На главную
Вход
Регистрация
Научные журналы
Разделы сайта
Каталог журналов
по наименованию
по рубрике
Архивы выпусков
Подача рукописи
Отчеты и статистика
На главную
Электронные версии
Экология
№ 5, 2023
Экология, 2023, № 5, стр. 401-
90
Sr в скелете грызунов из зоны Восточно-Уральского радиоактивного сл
────────────────
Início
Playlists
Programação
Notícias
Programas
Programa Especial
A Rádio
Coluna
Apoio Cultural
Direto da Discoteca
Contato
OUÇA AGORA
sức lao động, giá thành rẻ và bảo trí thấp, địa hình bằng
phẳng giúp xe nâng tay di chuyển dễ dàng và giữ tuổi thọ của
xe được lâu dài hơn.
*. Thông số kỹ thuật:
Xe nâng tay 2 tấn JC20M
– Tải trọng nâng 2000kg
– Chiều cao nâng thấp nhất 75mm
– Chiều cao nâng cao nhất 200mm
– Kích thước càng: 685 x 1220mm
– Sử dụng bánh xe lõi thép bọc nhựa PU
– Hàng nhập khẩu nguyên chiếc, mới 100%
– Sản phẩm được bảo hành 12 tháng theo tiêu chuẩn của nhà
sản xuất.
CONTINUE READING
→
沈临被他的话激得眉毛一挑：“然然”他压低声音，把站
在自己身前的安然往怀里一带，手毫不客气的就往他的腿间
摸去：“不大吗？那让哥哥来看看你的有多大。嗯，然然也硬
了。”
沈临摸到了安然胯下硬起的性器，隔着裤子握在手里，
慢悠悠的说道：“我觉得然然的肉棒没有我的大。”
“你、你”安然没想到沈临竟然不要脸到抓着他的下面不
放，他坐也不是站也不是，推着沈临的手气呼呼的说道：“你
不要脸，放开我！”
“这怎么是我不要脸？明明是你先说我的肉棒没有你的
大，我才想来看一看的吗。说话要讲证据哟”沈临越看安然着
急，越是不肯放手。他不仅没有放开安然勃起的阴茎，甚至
────────────────
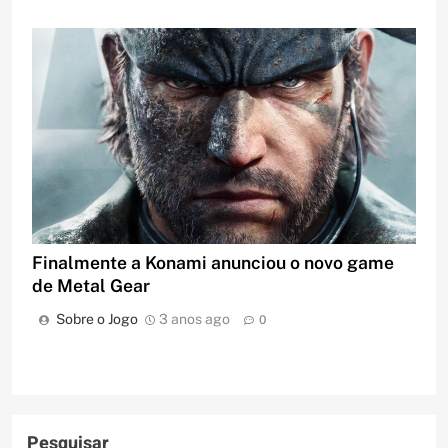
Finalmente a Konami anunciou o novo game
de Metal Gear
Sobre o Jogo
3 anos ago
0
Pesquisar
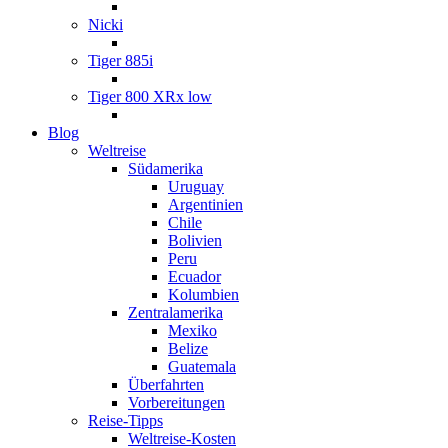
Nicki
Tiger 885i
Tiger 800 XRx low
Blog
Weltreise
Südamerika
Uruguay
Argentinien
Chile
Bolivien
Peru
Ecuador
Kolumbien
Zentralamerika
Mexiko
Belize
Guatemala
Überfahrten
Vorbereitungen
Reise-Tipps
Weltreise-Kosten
────────────────
* **What to produce**: Where a line above contains the string "thấp", copy that line.

* **Answer for this exercise**:
sức lao động, giá thành rẻ và bảo trí thấp, địa hình bằng
– Chiều cao nâng thấp nhất 75mm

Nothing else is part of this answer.